Eintrag · Etym. Wb. des Deutschen (Pfeifer)
balancieren
balancieren
Balance f. ‘Gleichgewicht’. Auf spätlat. bilanx ‘Waage mit zwei Waagschalen’ (s. bi- und vgl. lat. lanx, Genitiv lancis, ‘Schüssel, Schale’) geht vlat. *bilancia zurück, die Vorstufe von ital. bilancia ‘Waage’ (wovon bilanciare ‘abwägen, prüfen’ und die postverbale Ableitung bilancio ‘Bilanz’, s. Bilanz) und frz. balance ‘Waage, Gleichgewicht, Bilanz’ (wahrscheinlich mit frühem lautlichen Einfluß von spätlat. ballāre ‘tanzen’).
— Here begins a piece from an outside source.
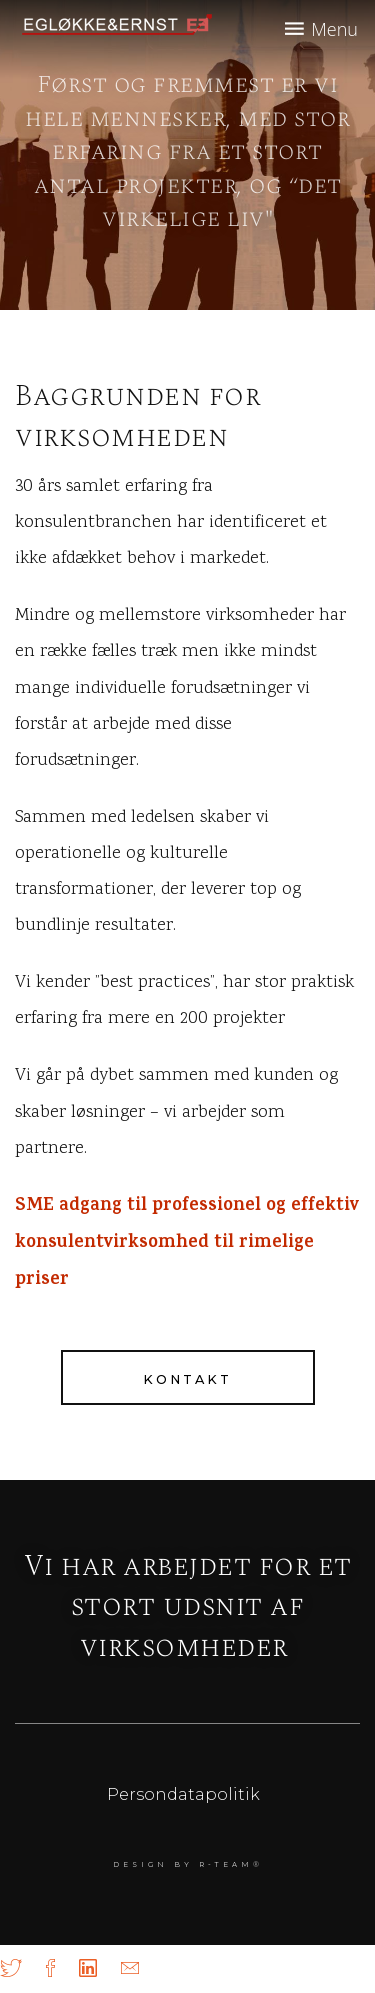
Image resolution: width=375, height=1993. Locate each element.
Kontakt (187, 1379)
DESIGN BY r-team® (188, 1864)
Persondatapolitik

Frz. balance dringt seit der Mitte des 17. Jhs. (ein vereinzelter Frühbeleg balanc, 15. Jh.) in der Bedeutung ‘Gleichgewicht’ (jmdm. die Balance halten) ins Dt., wird das ganze 18. Jh. hindurch, namentlich in der Fügung Balance von Europa, als politisches Schlagwort verwendet (nach engl. balance of power) und ist von der 2. Hälfte des 18. Jhs. an auch als Ausdruck der Artisten und Seiltänzer geläufig. In der dt. Kaufmannssprache des 17. bis 19. Jhs. kommt Balance, Balanz außerdem mit der Bedeutung ‘Rechnungsabschluß’ als Nebenform von (aus dem Ital. übernommenem) Bilanz vor. – balancieren Vb. ‘etw. oder sich selbst im Gleichgewicht halten’, seit Ende des 17. Jhs. nach frz. balancer ‘im Gleichgewicht halten, schwanken’ (Ableitung von frz. balance ‘Waage, Gleichgewicht, Bilanz’); anfangs häufig ‘gegeneinander abwägen, unschlüssig sein’ (so vereinzelt bis ins 19. Jh.); die heutige Bedeutung ist vom Beginn des 18. Jhs. an bezeugt; vom 18. bis ins 20. Jh. wird das Verb gelegentlich auch neben bilanzieren (s. Bilanz) in dessen Sinne gebraucht. ausbalancieren Vb. ‘ins Gleichgewicht bringen’ (19. Jh.). Balancierstange f. (2. Hälfte 18. Jh.).